All’inizio di febbraio 2015, in Brasile, si notò un aumento nel numero di persone affette da sintomi similinfluenzali che guarivano spontaneamente.
Le analisi riscontrarono la positività per il virus Zika, già noto perché isolato per la prima volta in Uganda nel 1947. Aumentarono anche i casi di microcefalia tra i nuovi nati, una malformazione congenita che causa una riduzione della circonferenza cranica e del volume cerebrale.
L’infezione da virus Zika è trasmessa da zanzare infette di alcune specie del genere Aedes, tra cui Aedes aegypti (zanzara della febbre gialla) e Aedes albopictus, la zanzara tigre diffusa anche in Italia, che però lo trasmette in modo meno efficace.
Chi è punto da una zanzara portatrice, e poi punto da una zanzara non infetta, può innescare una catena che dà origine a un focolaio endemico. Il contagio interumano è possibile attraverso i liquidi biologici (via sessuale, trasfusioni, passaggio materno-fetale).
Nell’80% dei casi l’infezione è asintomatica o con sintomi leggeri, ma diventa pericolosa se contratta dalle donne nel primo trimestre di gravidanza.

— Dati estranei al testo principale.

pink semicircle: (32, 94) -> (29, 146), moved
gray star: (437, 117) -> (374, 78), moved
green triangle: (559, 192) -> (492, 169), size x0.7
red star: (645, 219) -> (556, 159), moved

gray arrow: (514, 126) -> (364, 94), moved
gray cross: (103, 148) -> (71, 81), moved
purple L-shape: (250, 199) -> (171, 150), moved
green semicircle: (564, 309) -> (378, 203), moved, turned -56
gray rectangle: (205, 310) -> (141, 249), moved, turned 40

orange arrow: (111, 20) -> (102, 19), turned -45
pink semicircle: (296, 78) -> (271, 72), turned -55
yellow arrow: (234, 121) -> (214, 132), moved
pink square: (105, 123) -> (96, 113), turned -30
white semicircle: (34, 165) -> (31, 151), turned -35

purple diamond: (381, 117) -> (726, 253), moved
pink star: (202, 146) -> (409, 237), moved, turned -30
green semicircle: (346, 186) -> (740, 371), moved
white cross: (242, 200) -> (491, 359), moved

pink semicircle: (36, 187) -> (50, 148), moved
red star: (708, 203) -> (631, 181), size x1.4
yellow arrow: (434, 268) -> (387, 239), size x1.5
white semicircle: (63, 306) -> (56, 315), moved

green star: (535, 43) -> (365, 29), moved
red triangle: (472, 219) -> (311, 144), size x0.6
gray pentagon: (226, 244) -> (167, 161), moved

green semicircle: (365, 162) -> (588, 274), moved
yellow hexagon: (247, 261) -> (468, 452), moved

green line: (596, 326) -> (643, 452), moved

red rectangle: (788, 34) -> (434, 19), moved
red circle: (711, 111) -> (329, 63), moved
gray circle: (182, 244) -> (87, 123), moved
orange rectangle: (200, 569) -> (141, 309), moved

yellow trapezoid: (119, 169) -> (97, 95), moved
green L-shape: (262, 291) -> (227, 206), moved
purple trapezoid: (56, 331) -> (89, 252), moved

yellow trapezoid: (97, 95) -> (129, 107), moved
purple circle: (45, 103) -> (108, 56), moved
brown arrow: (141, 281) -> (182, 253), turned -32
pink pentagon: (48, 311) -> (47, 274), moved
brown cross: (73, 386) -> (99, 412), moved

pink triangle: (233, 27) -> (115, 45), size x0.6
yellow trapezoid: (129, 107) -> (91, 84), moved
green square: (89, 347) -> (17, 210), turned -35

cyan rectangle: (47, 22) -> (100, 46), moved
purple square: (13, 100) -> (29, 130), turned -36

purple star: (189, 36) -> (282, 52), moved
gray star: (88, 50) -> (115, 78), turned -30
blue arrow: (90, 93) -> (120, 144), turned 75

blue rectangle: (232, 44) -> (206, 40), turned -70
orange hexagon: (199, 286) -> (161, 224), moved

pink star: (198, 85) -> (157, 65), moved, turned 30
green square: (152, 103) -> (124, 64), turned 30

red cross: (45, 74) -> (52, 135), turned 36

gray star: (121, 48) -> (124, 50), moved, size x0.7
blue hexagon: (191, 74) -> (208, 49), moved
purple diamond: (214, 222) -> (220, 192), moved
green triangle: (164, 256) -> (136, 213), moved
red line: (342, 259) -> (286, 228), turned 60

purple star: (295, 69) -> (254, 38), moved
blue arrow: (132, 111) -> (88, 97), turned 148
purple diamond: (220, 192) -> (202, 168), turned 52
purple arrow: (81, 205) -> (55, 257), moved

L’OMS, nel febbraio 2016, dichiarò un’emergenza di sanità pubblica di interesse internazionale, rilanciata dai giornali di tutto il mondo.
Si diffuse anche una strampalata teoria del complotto, secondo cui era stata una ditta britannica nel 2011 a causare l’infezione, liberando zanzare OGM per contrastare un’epidemia di dengue.
Non ne siamo ancora usciti
Non esistono per ora né vaccini né terapie preventive. L’unica prevenzione è evitare di essere punti dalle zanzare vettore e fare molta attenzione se ci rechiamo nei Paesi, soprattutto tropicali, in cui il virus è presente.